*** Materials provided

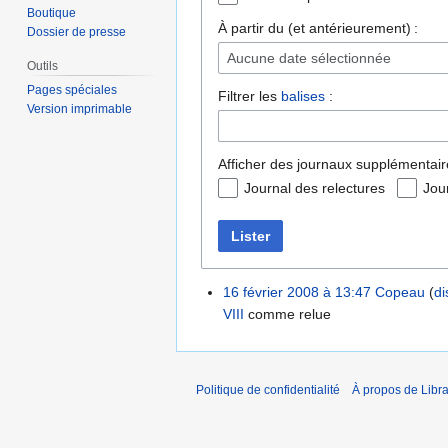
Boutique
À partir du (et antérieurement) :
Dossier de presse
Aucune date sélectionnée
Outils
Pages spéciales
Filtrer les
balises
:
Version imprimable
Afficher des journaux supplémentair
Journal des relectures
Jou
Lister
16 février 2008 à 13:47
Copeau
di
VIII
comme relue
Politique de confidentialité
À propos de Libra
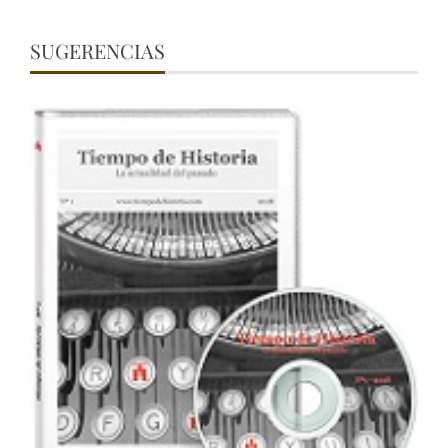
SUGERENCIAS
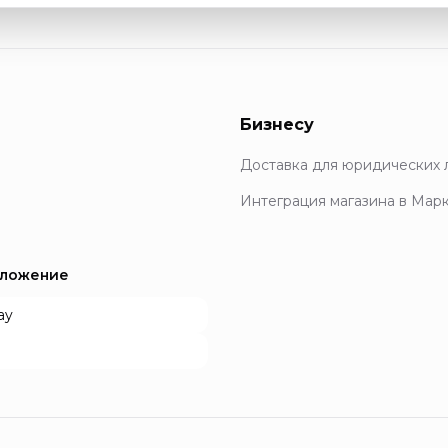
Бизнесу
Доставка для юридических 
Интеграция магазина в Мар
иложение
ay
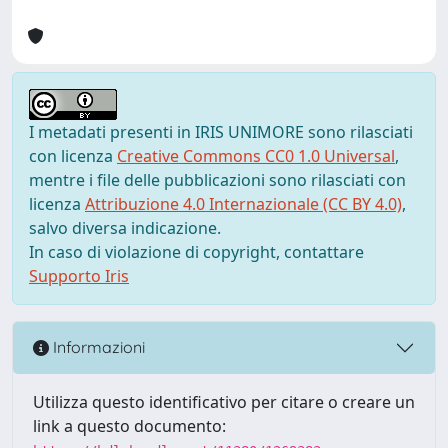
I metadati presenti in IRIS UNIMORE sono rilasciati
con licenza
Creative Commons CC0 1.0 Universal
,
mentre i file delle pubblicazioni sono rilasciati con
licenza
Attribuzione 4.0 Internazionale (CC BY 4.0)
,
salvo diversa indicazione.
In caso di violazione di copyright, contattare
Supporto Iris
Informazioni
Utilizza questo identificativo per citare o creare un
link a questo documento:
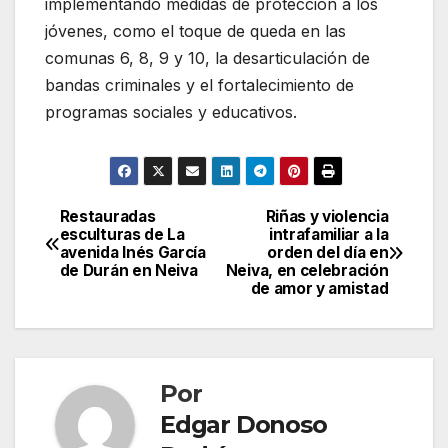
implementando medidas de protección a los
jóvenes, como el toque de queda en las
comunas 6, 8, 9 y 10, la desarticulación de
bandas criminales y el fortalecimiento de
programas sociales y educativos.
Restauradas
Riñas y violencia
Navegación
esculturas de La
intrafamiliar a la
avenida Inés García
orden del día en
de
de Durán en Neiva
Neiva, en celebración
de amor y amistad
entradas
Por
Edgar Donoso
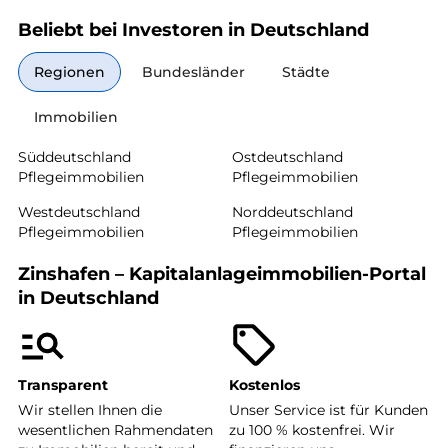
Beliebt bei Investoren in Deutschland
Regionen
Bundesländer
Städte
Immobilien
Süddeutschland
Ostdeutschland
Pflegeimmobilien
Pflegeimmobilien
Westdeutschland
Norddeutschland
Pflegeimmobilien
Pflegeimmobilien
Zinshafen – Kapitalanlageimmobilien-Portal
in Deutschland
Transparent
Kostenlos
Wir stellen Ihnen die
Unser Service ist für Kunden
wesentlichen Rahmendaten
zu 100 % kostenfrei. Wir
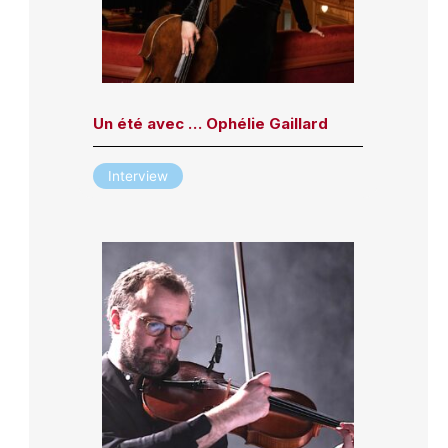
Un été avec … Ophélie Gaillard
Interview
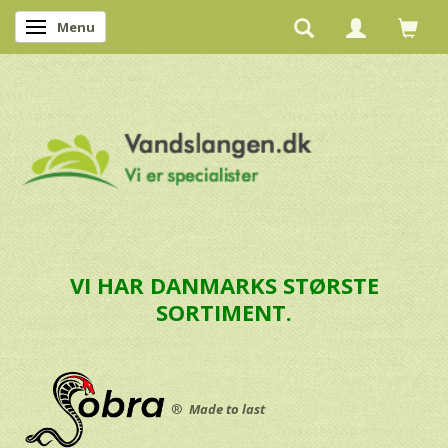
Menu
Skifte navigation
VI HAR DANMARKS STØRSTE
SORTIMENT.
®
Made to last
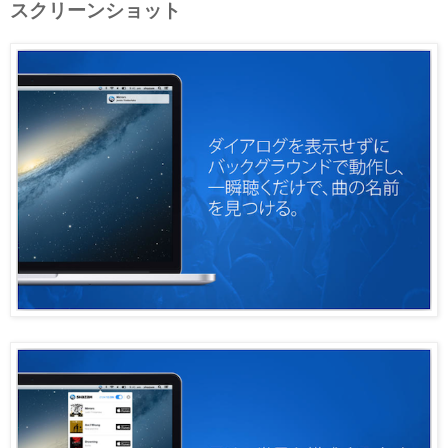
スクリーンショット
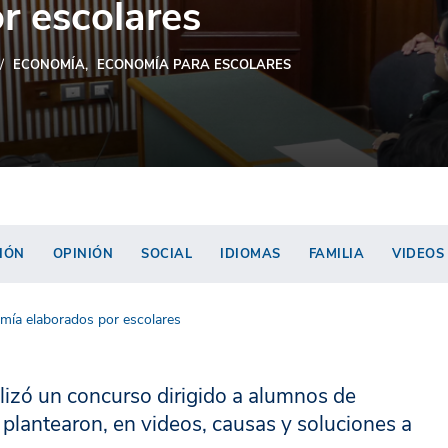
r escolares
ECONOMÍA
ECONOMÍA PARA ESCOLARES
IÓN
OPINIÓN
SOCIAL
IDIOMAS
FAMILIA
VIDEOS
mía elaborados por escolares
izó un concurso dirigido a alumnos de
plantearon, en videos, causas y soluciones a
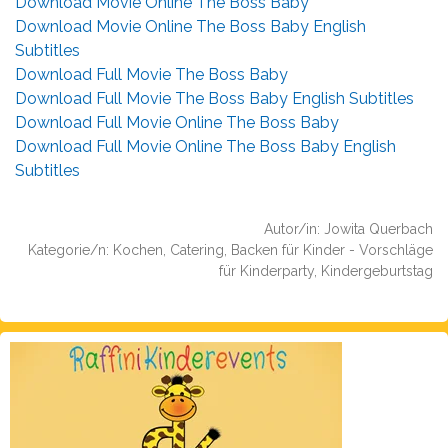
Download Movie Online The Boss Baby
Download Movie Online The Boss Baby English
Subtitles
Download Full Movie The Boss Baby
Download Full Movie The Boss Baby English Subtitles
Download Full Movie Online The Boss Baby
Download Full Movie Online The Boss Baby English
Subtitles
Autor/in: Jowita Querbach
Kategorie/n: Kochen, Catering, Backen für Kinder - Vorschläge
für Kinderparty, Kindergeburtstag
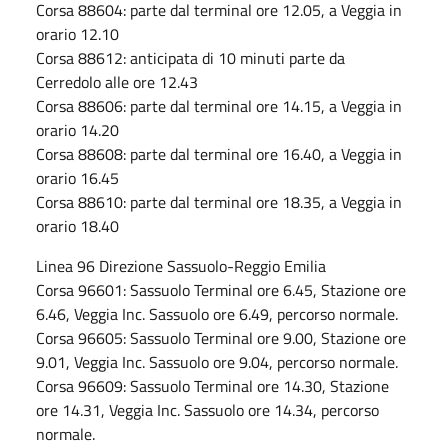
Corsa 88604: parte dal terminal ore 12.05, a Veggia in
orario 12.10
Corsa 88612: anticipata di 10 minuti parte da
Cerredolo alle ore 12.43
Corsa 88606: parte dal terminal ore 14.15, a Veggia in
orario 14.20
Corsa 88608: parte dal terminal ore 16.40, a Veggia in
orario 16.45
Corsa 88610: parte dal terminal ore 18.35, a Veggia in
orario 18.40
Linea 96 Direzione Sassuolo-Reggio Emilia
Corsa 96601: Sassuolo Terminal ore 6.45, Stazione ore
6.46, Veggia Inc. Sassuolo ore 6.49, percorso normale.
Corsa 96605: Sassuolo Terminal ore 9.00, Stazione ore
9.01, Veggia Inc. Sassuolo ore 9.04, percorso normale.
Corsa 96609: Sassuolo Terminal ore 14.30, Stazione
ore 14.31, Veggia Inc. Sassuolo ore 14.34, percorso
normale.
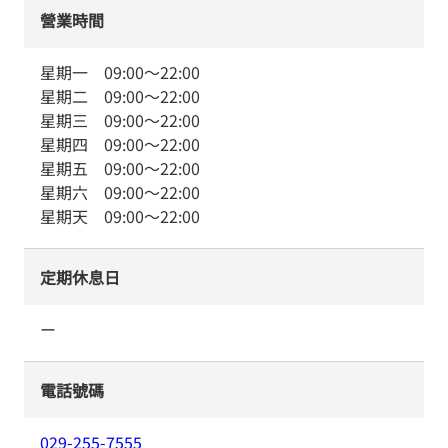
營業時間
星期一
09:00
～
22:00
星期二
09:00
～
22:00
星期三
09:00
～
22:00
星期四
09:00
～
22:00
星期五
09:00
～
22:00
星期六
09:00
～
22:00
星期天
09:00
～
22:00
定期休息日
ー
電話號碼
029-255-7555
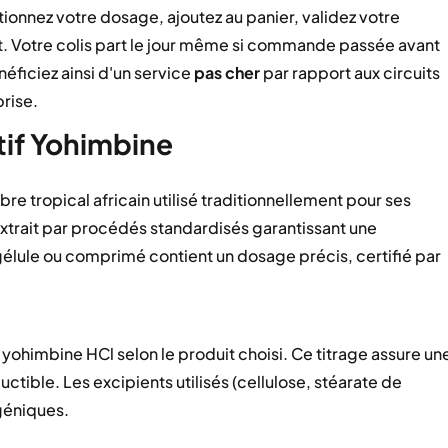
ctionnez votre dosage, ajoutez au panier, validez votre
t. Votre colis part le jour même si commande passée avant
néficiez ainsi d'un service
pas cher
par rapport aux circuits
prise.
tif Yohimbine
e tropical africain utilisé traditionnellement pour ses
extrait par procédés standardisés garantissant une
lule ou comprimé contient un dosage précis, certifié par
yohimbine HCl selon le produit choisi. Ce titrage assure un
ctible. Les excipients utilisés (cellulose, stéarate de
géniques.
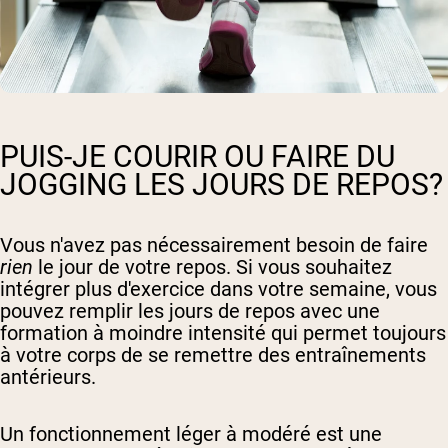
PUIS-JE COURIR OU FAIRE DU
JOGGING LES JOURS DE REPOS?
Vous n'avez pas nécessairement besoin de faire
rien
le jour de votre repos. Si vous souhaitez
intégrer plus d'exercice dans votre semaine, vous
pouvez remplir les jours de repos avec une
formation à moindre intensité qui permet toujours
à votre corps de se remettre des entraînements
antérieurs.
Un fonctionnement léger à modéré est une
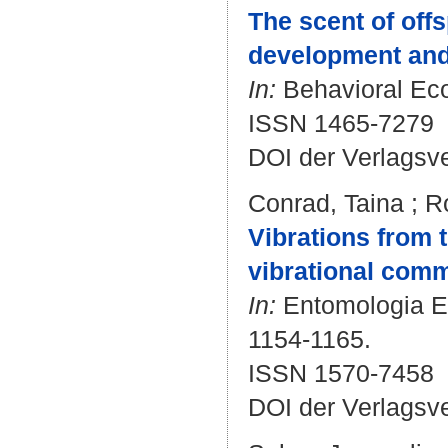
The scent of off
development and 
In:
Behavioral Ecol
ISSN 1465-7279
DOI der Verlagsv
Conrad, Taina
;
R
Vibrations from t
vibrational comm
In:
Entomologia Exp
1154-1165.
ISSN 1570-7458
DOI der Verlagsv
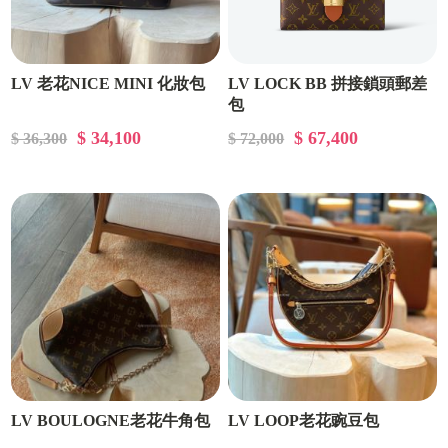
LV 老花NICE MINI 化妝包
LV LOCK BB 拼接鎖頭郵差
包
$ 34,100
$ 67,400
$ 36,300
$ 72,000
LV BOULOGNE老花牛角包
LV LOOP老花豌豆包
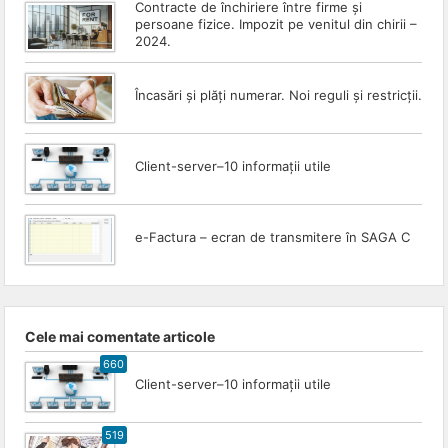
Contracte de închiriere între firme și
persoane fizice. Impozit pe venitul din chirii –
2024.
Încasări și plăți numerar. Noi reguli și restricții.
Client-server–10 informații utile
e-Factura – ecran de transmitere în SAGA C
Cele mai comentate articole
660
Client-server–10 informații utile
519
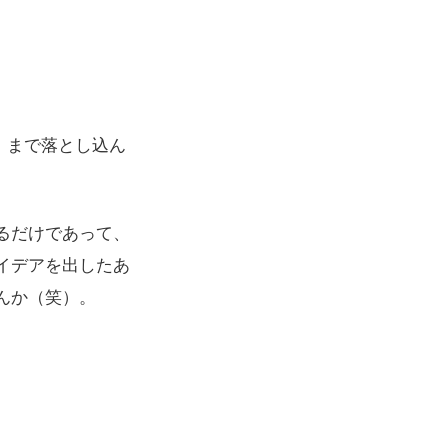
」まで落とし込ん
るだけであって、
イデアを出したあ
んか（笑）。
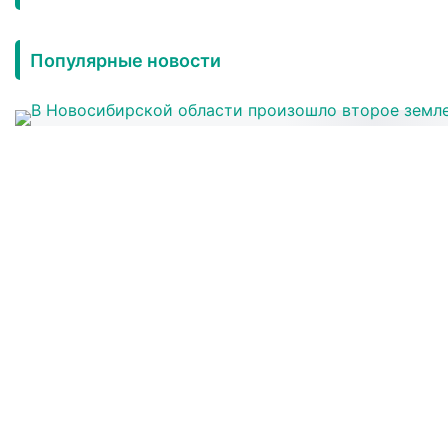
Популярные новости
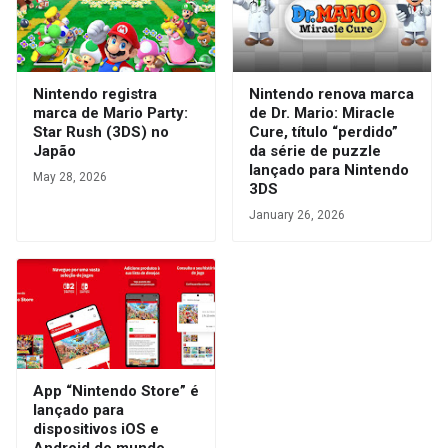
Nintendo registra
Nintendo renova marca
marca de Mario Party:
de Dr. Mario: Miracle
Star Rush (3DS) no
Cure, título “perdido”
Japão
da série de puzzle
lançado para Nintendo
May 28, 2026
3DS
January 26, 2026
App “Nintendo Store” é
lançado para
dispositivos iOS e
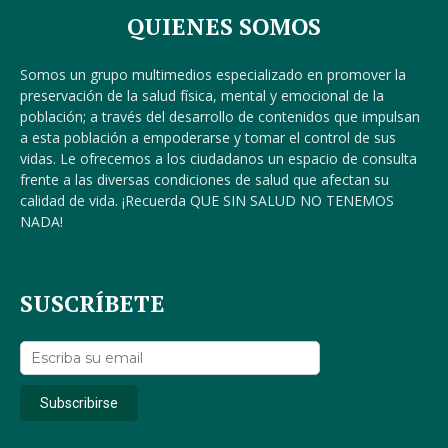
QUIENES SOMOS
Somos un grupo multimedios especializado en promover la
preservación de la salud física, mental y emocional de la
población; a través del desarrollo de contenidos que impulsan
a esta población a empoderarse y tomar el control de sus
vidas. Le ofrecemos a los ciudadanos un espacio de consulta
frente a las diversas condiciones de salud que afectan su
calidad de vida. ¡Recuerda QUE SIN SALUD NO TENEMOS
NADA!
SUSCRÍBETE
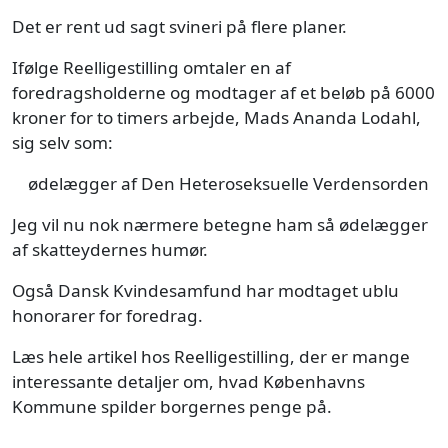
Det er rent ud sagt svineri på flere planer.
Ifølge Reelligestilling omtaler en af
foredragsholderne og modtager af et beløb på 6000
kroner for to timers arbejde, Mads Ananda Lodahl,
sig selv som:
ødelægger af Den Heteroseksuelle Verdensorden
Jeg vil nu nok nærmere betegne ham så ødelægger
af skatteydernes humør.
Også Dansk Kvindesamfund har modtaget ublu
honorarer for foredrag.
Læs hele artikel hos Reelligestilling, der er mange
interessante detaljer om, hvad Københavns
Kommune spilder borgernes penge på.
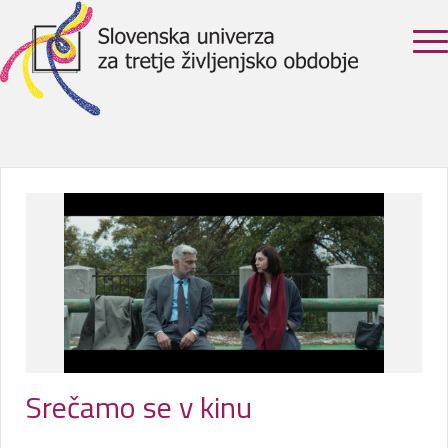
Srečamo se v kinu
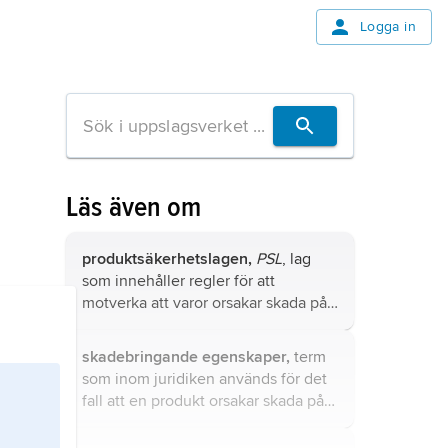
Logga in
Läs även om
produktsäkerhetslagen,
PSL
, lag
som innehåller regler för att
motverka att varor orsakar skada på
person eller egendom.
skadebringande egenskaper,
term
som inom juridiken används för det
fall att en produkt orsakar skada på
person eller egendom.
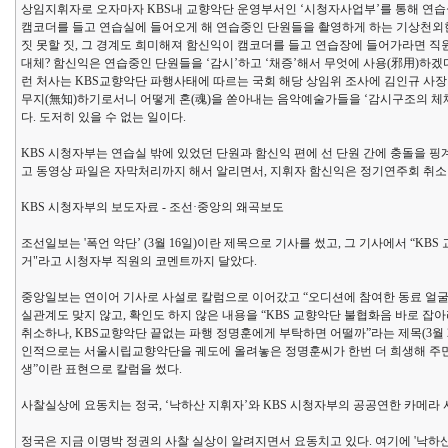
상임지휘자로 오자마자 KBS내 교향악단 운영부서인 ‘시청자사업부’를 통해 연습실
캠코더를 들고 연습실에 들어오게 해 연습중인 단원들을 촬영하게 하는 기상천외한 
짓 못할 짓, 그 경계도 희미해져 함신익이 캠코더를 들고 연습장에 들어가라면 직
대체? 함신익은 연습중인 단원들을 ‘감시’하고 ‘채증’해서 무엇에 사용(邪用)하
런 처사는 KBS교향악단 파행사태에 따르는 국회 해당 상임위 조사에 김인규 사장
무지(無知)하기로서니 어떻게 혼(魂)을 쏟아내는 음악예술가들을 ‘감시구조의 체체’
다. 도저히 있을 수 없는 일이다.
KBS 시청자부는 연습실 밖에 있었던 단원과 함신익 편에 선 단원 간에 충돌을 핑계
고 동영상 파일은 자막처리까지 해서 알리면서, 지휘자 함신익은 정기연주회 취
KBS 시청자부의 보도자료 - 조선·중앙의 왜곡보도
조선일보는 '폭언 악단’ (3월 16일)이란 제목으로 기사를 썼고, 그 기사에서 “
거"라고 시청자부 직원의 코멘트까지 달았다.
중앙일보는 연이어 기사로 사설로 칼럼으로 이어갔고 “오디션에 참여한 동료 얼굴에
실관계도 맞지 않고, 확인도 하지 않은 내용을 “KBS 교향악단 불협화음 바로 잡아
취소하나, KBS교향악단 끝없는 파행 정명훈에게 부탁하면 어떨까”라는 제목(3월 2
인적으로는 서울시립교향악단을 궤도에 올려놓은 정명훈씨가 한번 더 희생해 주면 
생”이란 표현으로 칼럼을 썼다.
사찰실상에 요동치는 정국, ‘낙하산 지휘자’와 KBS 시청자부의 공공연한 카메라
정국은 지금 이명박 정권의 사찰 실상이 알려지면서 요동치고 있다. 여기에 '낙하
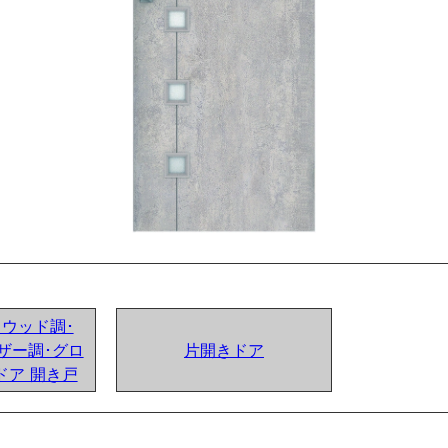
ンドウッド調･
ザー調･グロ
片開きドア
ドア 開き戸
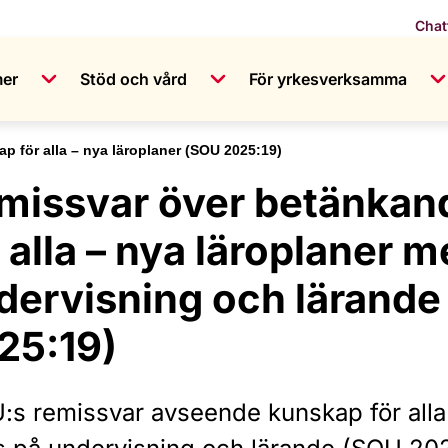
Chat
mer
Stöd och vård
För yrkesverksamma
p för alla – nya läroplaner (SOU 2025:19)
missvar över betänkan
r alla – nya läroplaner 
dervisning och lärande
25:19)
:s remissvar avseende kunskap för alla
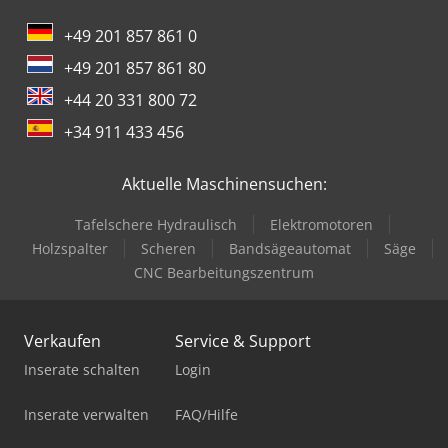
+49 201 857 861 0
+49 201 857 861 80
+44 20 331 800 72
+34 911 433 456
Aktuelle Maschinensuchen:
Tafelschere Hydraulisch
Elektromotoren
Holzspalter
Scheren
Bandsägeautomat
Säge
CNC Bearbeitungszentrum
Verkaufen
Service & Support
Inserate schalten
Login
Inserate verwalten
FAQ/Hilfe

******

* _Task item_
What you give back must be exactly the lines from the opening line of the entries through the line holding "avenida Inés García", with no pictures.

* _Task solution_
Boutique
À partir du (et antérieurement) :
Dossier de presse
Aucune date sélectionnée
Outils
Pages spéciales
Filtrer les
balises
:
Version imprimable
Afficher des journaux supplémentair
Journal des relectures
Jou
Lister
16 février 2008 à 13:47
Copeau
di
VIII
comme relue
Politique de confidentialité
À propos de Libra
SUGERENCIAS
Бизнесу
Доставка для юридических 
Интеграция магазина в Мар
иложение
ay
I metadati presenti in IRIS UNIMORE sono rilasciati
con licenza
Creative Commons CC0 1.0 Universal
,
mentre i file delle pubblicazioni sono rilasciati con
licenza
Attribuzione 4.0 Internazionale (CC BY 4.0)
,
salvo diversa indicazione.
In caso di violazione di copyright, contattare
Supporto Iris
Informazioni
Utilizza questo identificativo per citare o creare un
link a questo documento:
implementando medidas de protección a los
jóvenes, como el toque de queda en las
comunas 6, 8, 9 y 10, la desarticulación de
bandas criminales y el fortalecimiento de
programas sociales y educativos.
Restauradas
Riñas y violencia
Navegación
esculturas de La
intrafamiliar a la
avenida Inés García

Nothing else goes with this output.